Tuesday, 19 June 2012

Savage Messiah (1972)



When Ken Russell died in 2011, British cinema lost one of its true originals. His work was infuriating, often tasteless, but never boring. As Mark Kermode has said, he ‘proved that British cinema didn't have to be about kitchen-sink realism—it could be every bit as flamboyant as Fellini.’

Savage Messiah, released in 1972, is less flamboyant than most. I always thought it one of his more successful feature films, perhaps because the low budget (he financed the movie himself) forced him to rein in his imagination. That said, it’s still full of trademark Russell pyrotechnics. In telling the story of Henri Gaudier-Brzeska, the French sculptor who died virtually unknown in the trenches of the First World War, the director couldn’t resist turning the volume up to 11 in every scene. Gaudier – a one-dimensional turn by newcomer Scott Antony – does little but rant and jump about a lot while proclaiming his genius. The standout performance in the film comes from Dorothy Tutin as Sophie Brzeska, the Polish woman twice his age with whom Gaudier lived for the last five years of his life. Until watching the film again recently, I’d forgotten what an accomplished actress she was. She alone provides any light and shade.

So Sophie is the most interesting character in the scenario – which left Russell with a problem in setting out to tell Gaudier’s story. One suspects he recognised that. The film ends with a long sequence representing the posthumous exhibition of Gaudier’s work. As the camera lingers over those sensuous forms, forms inclined to abstraction yet still recognisably human or animal, you realise for the first time what a damn fine sculptor he was. This realisation goes some way to answering the question that has dogged the viewer up to that point: why would anyone make a biopic about someone so irritating? I say only ‘some way’. For me, Russell’s best work was on TV, especially in the superlative Song of Summer, his portrait of the troubled relationship between composer Frederick Delius and his amanuensis, Eric Fenby. The Delius film succeeds where Savage Messiah (arguably) fails, in that it forces you to take seriously a second-rate creative artist whom you didn’t rate before you saw the film.

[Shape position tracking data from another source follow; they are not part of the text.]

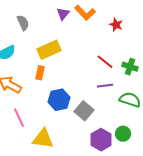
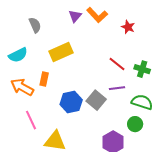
orange rectangle: (40, 73) -> (44, 79), moved
gray square: (84, 111) -> (96, 100), moved
green circle: (123, 134) -> (135, 124), moved

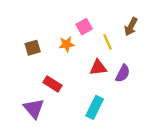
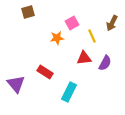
brown square: (33, 48) -> (28, 12), moved
cyan rectangle: (95, 107) -> (69, 92), moved
purple triangle: (34, 109) -> (16, 84), moved

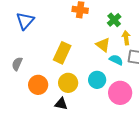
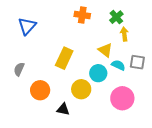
green cross: (114, 20) -> (116, 17), moved
yellow arrow: (126, 38) -> (124, 34), moved
cyan circle: (97, 80) -> (98, 73), moved
yellow circle: (68, 83) -> (81, 89), moved

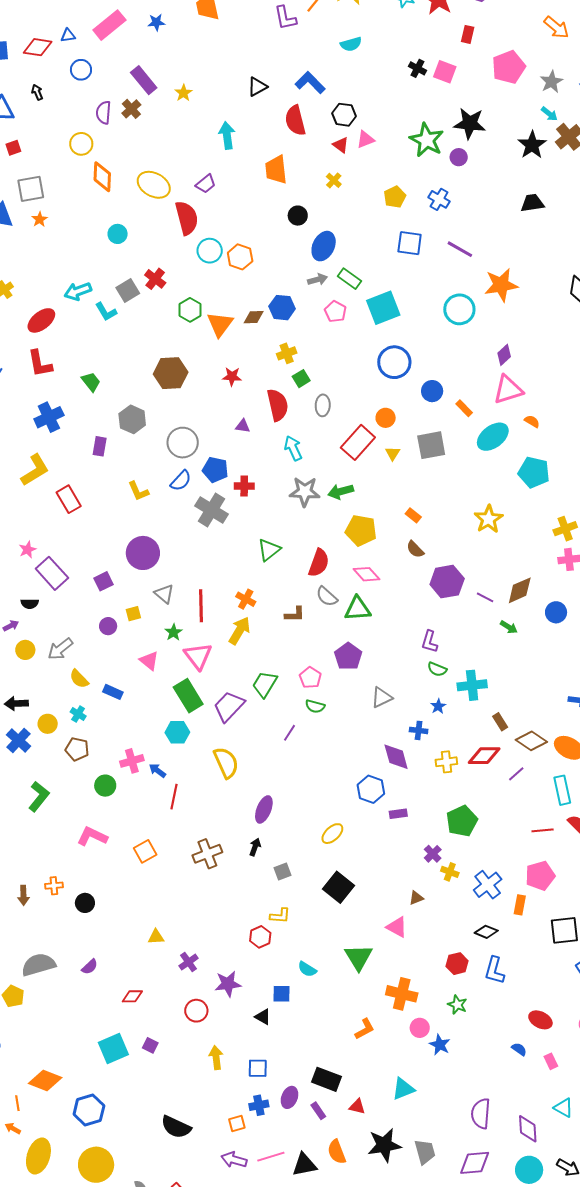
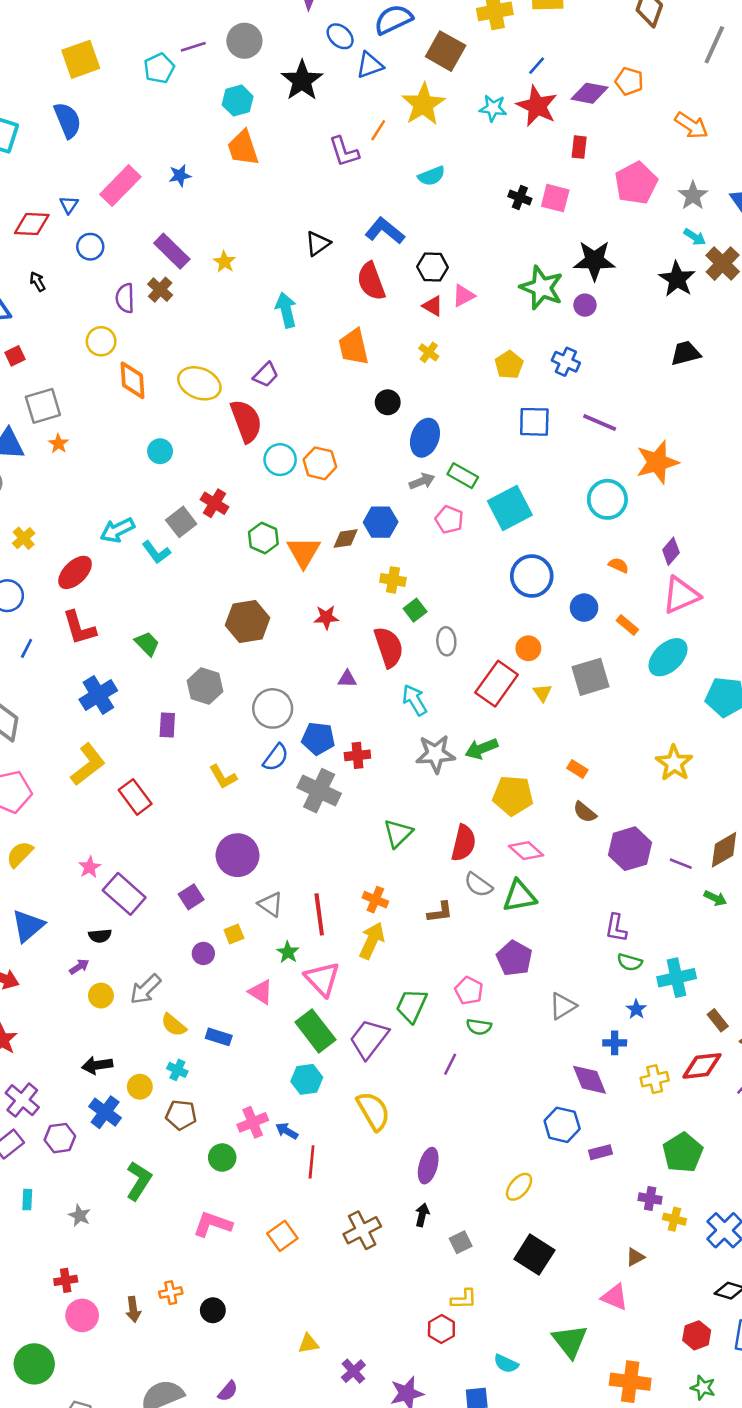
blue triangle: (68, 35) -> (69, 205), turned -42
yellow cross: (287, 353) -> (393, 580), turned 36
orange semicircle: (532, 421) -> (619, 565), moved
purple cross: (433, 854) -> (650, 1199), turned -30

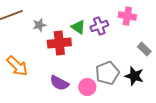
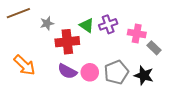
pink cross: (127, 16) -> (137, 34), moved
purple semicircle: (59, 83) -> (67, 71), moved
pink circle: (87, 87) -> (90, 72), moved

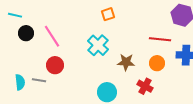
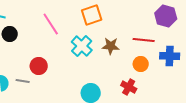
orange square: (108, 14) -> (92, 15), size x1.5
pink line: (52, 36) -> (51, 24), moved
brown star: (126, 62) -> (111, 46), moved

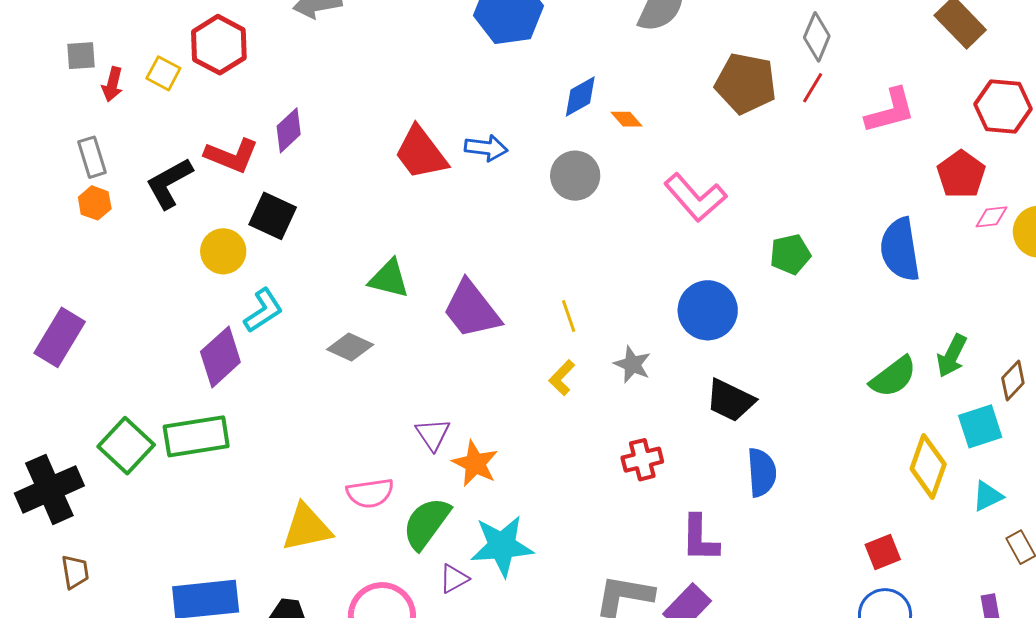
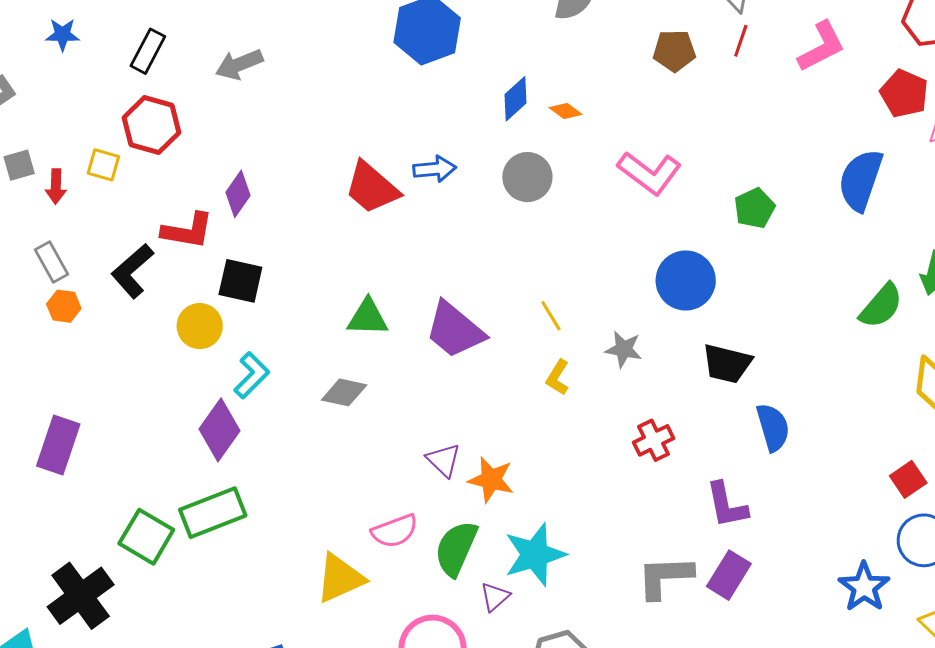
brown pentagon: (746, 83) -> (674, 51), size x0.7
blue semicircle: (900, 250) -> (861, 180), turned 40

No shortage of talent fed into Savage Messiah. The poet Christopher Logue wrote the screenplay, based on HS Ede’s biography of the sculptor. Derek Jarman was set designer and Lindsay Kemp turns in a cameo role as Gaudier’s pal Angus Corky. And then there’s Helen Mirren playing a suffragette and occasional arsonist, an upper-class rebel at odds with her class (at least until the outbreak of war shocks her back into her default mode of jingoism). The character of ‘Gosh’ Boyle is inspired by an unnamed figure in Ede’s biography, a girl whom Gaudier noticed admiring his ‘Wrestler’ sculpture in a gallery. He spoke to her and found her ‘intelligent’, neither ‘prudish’ nor ‘hypocritical’, but ‘dashing and brilliant’. At the outset she informed him that ‘she had no pretensions of being a pure woman, and that she had felt very much annoyed with some man who had lectured her on the beauty of virginity.’ Sophie, the sculptor’s complaisant companion, let it be known that she had no objection to Gaudier making love to this woman so long as she could stand behind a screen while the event took place. This incident, inevitably, is picked up in Russell’s film, as are the model’s unformed ambitions as artist and performer:
[She] went to Paris for a few weeks, and came back with sensational tales of how she had danced naked, greatly to the delight of the artists there; how Isadora Duncan had wanted to meet her, and how several theatres had offered to engage her. Also Modigliani had wanted to sleep with her, but she had refused because he drank and had no money.    
In the film we see her pose for Gaudier, who has been employed to produce a sculpture of her father, an army officer. The scene that follows was evidently suggested by an incident elsewhere in Ede’s biography where Gaudier is commissioned to make a bust of one Major Smythies:


The Major watched the building up of his head with great interest, but objected to everything, as is, perhaps not surprising: his nose was too flat, his forehead too high, and so on. At first Gaudier took no notice, but after a bit changed his tactics. ‘I believe you’re right. See, I will alter it.’ And taking up some clay, he proceeded to make the alteration. After Major Smythies had gone, Zosik protested against his being so weak-minded as to be deflected in his own vision by an outsider.
‘Poor Zosik,’ said Pik. ‘to be so blind. I only took up a little clay and put it on the bust so as to satisfy him, and then, when he wasn’t looking, took it off again, and he never noticed.’  
(‘Pik’ and ‘Zosik’ were the affectionate names that Gaudier and Sophie used to each other.)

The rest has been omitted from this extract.